NEW YORK (GenomeWeb) – The Cognitive Genomics Consortium (COGENT) has linked five novel genomic loci to general cognitive function.
The international team of researchers conducted a genome-wide association study meta-analysis, drawing on two dozen cohorts of more than 35,000 people in total. As they reported in Molecular Psychiatry yesterday, the researchers linked five novel loci to general cognitive function and provided additional support for known loci. The results included one locus near genes expressed in the brain or linked to syndromic intellectual disability.
"This research provides new clues into how the brain works at the molecular level," senior author Todd Lencz from the Feinstein Institute for Medical Research and Hofstra Northwell School of Medicine said in a statement.
He and his colleagues gathered neuropsychological, demographic, clinical, and SNP array data on 35,298 people of European ancestry from 24 studies. All samples had been genotyped on either Illumina or Affymetrix arrays. In their analysis, the researchers examined the association of some 8 million common SNPs with cognitive function, as gauged by a battery of neuropsychological tests that examined semantic fluency, vocabulary, and digit span, among other measures.
In this meta-analysis, two novel loci passed the genome-wide threshold for significance. The first, rs76114856, is an intronic SNP on chromosome 2 that falls within the CENPO gene. This gene, which is highly expressed in the basal ganglia and thalamus, encodes part of the interphase centromere complex. The minor T allele was associated with reduced cognitive performance, the researchers noted.
The second significant locus is actually a cluster of six SNPs within a lincRNA, but its function is unknown.

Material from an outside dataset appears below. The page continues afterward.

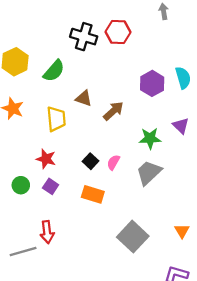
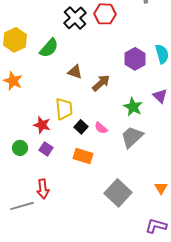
black cross: (84, 37) -> (75, 18), turned 30
yellow trapezoid: (56, 119) -> (64, 109), moved
green star: (150, 138) -> (133, 107), turned 30
pink semicircle: (113, 162) -> (101, 128), turned -80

Seven other genes — WNT3, PLEKHM1, and ARHGAP27 at 17q21.31; TP53 and WRAP53 at 17p13.1; and ATXN7L2 and CYB561D1at 1p13.3 — were also significantly associated with cognitive function. A number of other genes near 17q21.31 just missed significance, which suggested to the researchers that the 17p13.1 region is associated with cognitive function. The region has previously been linked to a microdeletion syndrome marked by developmental delay and intellectual disability.

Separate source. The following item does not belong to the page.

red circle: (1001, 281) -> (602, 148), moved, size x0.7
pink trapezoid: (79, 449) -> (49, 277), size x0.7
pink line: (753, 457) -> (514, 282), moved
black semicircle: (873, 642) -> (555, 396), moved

Lencz and his colleagues also used their dataset as a lookup table to examine associations made by a Cohorts for Heart and Aging Research in Genomic Epidemiology (CHARGE) consortium GWAS between cognition and educational attainment. They found support for three genome-wide significant loci reported by that consortium as well as for another novel locus. The novel locus, on chromosome 3p22.3, is intergenic, but has been shown to be an expression quantitative trait locus for the ARPP21 gene, a cAMP-regulated phosphoprotein. It is expressed in the basal ganglia and cerebellum and helps integrate neurotransmitter inputs. A deletion spanning this gene has been linked to syndromic intellectual disability. The major C allele at this locus is linked to better cognitive performance and lower ARPP21 expression, they reported.

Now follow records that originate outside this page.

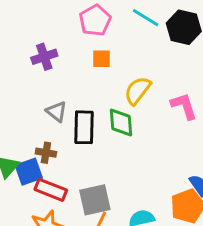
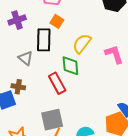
orange square: (102, 59) -> (57, 21), turned 32
black rectangle: (84, 127) -> (44, 40), moved
red rectangle: (51, 190) -> (57, 83), moved, turned 40

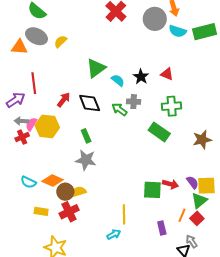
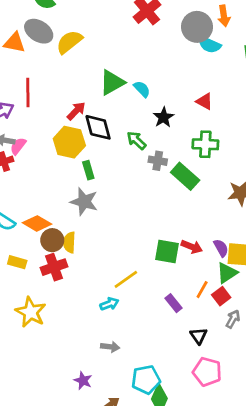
cyan semicircle: (178, 31) -> (209, 45), moved
yellow semicircle: (60, 42) -> (69, 42), size x1.5
black star: (141, 77) -> (164, 117), moved
cyan semicircle: (118, 80) -> (142, 89), moved
red arrow: (64, 100) -> (76, 111), moved
gray cross: (134, 102) -> (158, 161), moved
yellow hexagon: (47, 126) -> (69, 142), moved
yellow semicircle: (78, 192) -> (69, 242), turned -77
yellow line: (124, 214) -> (126, 279), turned 48
purple rectangle: (162, 228) -> (174, 303), turned -32
gray arrow: (192, 241) -> (233, 319), moved, turned 56

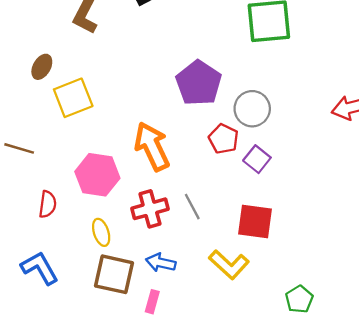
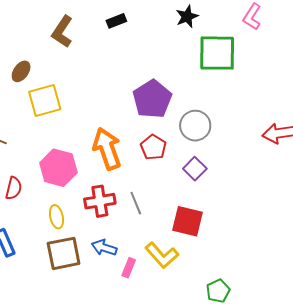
red pentagon: (224, 139) -> (153, 147), moved
brown square: (114, 274) -> (64, 253), turned -30
pink rectangle: (152, 302) -> (129, 268), moved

The researchers similarly looked up loci from UK Biobank and Social Science Genetic Association Consortium studies to find two loci linked to educational attainment in their dataset. One, rs2568955, is an eQTL in brain tissue for RPL31P12. The minor allele T here is associated with poorer cognition and increased expression of RPL31P12. The other, rs7593947, is a variant in BCL11A, which has also been linked to intellectual disability.
Lencz and his colleagues cautioned, though, that the effect sizes of the SNPs they examined are small. Their top two SNPs only accounted for about 0.1 percent of variance in cognitive performance. Still, they said that their findings could provide clues into the molecular underpinnings of cognition and related disorders.
The researchers are now working to expand the study to more than 100,000 samples. "Today, we know of hundreds of genes related to traits such as height and weight, but only a few related to cognitive ability," Lencz said. "We have a lot of work to do if we want to understand the molecular basis of brain function."